Tuesday, 31 December 2013

Depiction And Fiction: Virtual Wunderkammers

A ‘wunderkammer’ is a cabinet of curiosities, a collection of strange objects, or a group of mundane of objects whose grouping together creates a strange collection. The most renowned example is the extensive collection of Rudolph II who had cabinet after cabinet of more or less anything that one can think of. He was an obsessive collector and the modes of classification and distribution of items within the collection tell us a lot about how the royal collector organised his world-view. He was the patron of Acrimbaldo whose famous double-image portraits created human faces from aggregations of objects and animals. The paintings can themselves be seen as wunderkammers.


Animator Jan Svankmajer is greatly inspired by Rudolph’s collections, as well as those of naturalists and other people who try to organise the chaos of the world into human systems. His films often collect items together into seemingly arbitrary groups, in Alice (Svankmajer’s adaptation of Lewis Carroll’s book), the titular character’s fall down the rabbit hole is replaced by a slow descent in a lift, passing different floors as she goes; each floor a wunderkammer of various objects, from natural curios to Victorian toys.





In Historia Naturae, the different groups of the animal kingdom are explored in all of their varieties, while he even refers overtly to Acrimbaldo’s work in his heads made out of vegetables, kitchen utensils or stationary in Dimensions Of Dialogue.


A modern incarnation of Rudolph II is the eccentric Long Gone John, a sometime record producer, sometime art entrepreneur, sometime vinyl toy manufacturer and all-of-the-time collector. His unique life is explored in the documentary film The Treasures Of Long Gone John, which places its emphasis on two areas: his extensive collection of objects – ranging from mummified babies to 1960s Japanese toys – that now dominates his home to the point that he has moved out and converted it into a museum, and his relationship to a particular generation of artists associated with the underground art magazine Juxtapoz.






In fact, the film uses Long Gone John predominantly as a jumping off point to discuss the work of four artists in particular – Mark Ryden, Camille Rose Garcia, Todd Schorr and the arguable founder of the movement Robert (or Robt.) Williams. These artists are obsessed with the blurring of high and low/pop culture (the movement to which they belong is sometimes known as ‘low-brow art’, a term disliked by many of the artists themselves). They take influence from the ephemeral and popular; cartoons, comics, toys and corporate icons. Indeed, many of them have produced vinyl toys with Long Gone John’s company. They collect the pop culture objects that society forgets about, re-present them as artistically valid and then produce their own pop culture objects, to begin the cycle again.
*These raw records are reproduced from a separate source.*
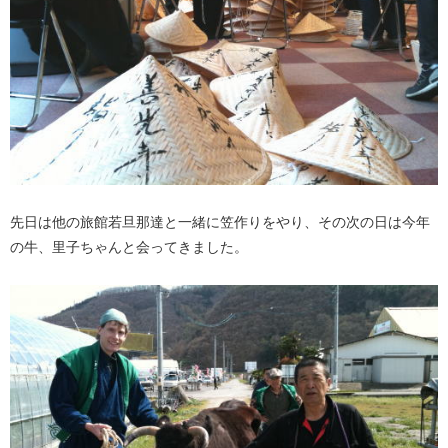
先日は他の旅館若旦那達と一緒に笠作りをやり、その次の日は今年
の牛、里子ちゃんと会ってきました。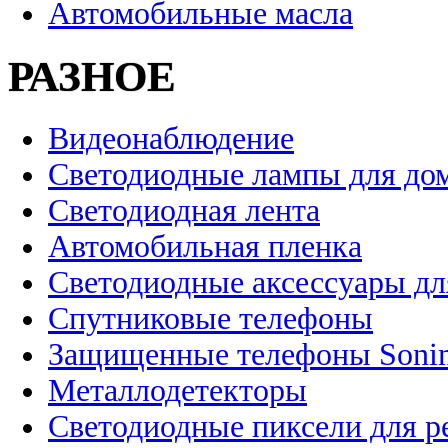
Автомобильные масла
РАЗНОЕ
Видеонаблюдение
Светодиодные лампы для до
Светодиодная лента
Автомобильная пленка
Светодиодные аксессуары дл
Спутниковые телефоны
Защищенные телефоны Soni
Металлодетекторы
Светодиодные пиксели для 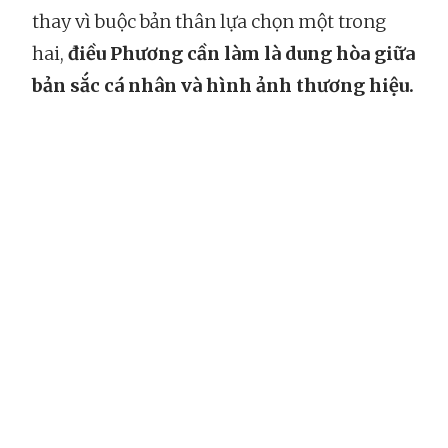
thay vì buộc bản thân lựa chọn một trong
hai,
điều Phương cần làm là dung hòa giữa
bản sắc cá nhân và hình ảnh thương hiệu.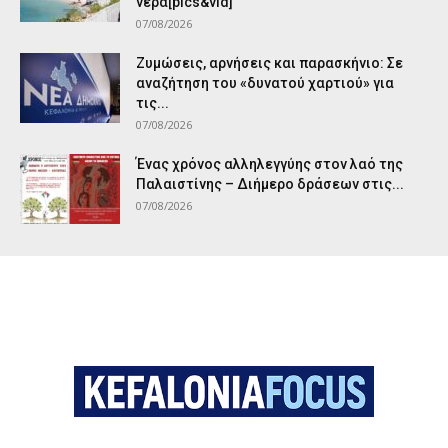
νερά[pics&vid]
07/08/2026
Ζυμώσεις, αρνήσεις και παρασκήνιο: Σε
αναζήτηση του «δυνατού χαρτιού» για
τις...
07/08/2026
Ένας χρόνος αλληλεγγύης στον λαό της
Παλαιστίνης – Διήμερο δράσεων στις...
07/08/2026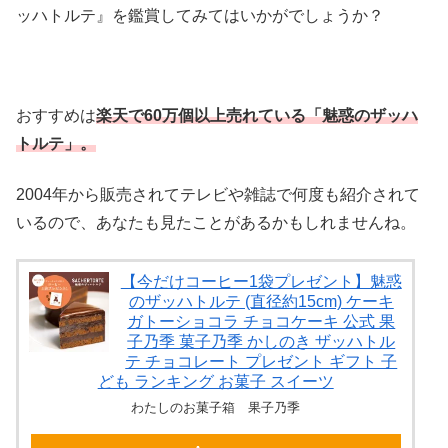
ッハトルテ』を鑑賞してみてはいかがでしょうか？
おすすめは
楽天で60万個以上売れている「魅惑のザッハ
トルテ」。
2004年から販売されてテレビや雑誌で何度も紹介されて
いるので、あなたも見たことがあるかもしれませんね。
【今だけコーヒー1袋プレゼント】魅惑
のザッハトルテ (直径約15cm) ケーキ
ガトーショコラ チョコケーキ 公式 果
子乃季 菓子乃季 かしのき ザッハトル
テ チョコレート プレゼント ギフト 子
ども ランキング お菓子 スイーツ
わたしのお菓子箱 果子乃季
Let us focus on two of these artists, Todd Schorr and Robt. Williams, whose paintings themselves are, like Acrimbaldo’s before, virtual wunderkammers of the camp and kitsch. Take, for instance, Schorr’s painting The Hunter Gatherer.


The elements of the ‘lowbrow’ movement can all be found in the image above; the fascination with the short-lived products of the fifties and sixties, the association between ancient idols and corporate ones, the implication that our reverence for both is somehow primal, and most importantly, the desire of human beings to collect these things. But rather than an analysis of what these paintings might ‘mean’, I want to focus on the multilayered ‘truth’ of imagery. In the previous two posts I have argued that depictions are both more conceptually complex and straightforwardly simple than photographic imagery. On one hand, depictions have a multitude of possible layers of interpretation as images, while on the other, when fiction is introduced, depictions can offer us a diegetic object or character that is more ‘true’ than a prop or actor.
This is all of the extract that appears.